The allocation cost is the signal, not throughput.
**checked_round_trip benches** are only registered when compiled with
`--features checksum`. Without that feature the bench group is absent (not an
error).
---
## 5. Adding a new bench
1. Copy the closest existing bench file as a starting point.
2. Add a `[[bench]]` entry to the root `Cargo.toml` with `harness = false`:
```toml
[[bench]]
name = "my_new_bench"
harness = false
```
3. Register the bench function with `criterion_group!` and `criterion_main!`.

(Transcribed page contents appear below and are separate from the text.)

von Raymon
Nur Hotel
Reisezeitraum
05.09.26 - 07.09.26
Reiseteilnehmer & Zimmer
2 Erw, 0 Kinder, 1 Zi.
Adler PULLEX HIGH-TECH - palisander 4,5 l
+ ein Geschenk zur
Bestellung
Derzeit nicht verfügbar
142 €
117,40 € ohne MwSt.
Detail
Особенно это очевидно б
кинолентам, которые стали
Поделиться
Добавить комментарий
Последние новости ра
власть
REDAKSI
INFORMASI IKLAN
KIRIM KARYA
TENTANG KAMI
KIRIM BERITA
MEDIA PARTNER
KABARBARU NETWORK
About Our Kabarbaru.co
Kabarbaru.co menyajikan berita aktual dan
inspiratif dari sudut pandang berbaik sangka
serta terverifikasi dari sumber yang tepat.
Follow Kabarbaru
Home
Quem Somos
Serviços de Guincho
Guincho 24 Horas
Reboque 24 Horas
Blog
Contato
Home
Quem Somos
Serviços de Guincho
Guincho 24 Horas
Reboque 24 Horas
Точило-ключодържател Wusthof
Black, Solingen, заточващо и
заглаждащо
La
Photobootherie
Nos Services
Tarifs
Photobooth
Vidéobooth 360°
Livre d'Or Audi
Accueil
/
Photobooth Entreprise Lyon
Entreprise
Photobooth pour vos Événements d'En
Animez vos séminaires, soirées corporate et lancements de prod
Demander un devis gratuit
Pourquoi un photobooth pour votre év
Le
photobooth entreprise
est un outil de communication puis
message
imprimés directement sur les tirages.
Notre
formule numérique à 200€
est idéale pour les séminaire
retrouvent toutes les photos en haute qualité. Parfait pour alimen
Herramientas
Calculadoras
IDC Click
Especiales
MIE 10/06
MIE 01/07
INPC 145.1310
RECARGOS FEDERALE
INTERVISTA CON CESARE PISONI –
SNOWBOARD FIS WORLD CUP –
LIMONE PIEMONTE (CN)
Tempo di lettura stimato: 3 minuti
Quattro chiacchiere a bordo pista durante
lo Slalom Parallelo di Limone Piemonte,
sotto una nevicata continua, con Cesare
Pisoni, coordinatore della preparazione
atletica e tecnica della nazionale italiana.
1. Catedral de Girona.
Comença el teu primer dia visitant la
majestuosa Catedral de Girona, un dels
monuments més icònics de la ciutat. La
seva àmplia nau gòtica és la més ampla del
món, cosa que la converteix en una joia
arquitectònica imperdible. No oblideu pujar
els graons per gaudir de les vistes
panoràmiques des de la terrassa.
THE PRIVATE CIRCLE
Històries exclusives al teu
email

4. Use `group.throughput(Throughput::Bytes(n))` for size-keyed benches;
`group.throughput(Throughput::Elements(n))` for element-count-keyed benches
(iterators, collections).
5. Wrap all bench inputs and outputs in `std::hint::black_box(...)` to prevent
the compiler from optimising away the work.
---
## 6. CI note
Benchmarks are **not run in CI** (per project policy — only `pypi-publish.yml` /
`npm-publish.yml` workflows are permitted in `.github/workflows/`). All bench
runs are on-demand local tools. Do not add bench invocations to CI yaml files.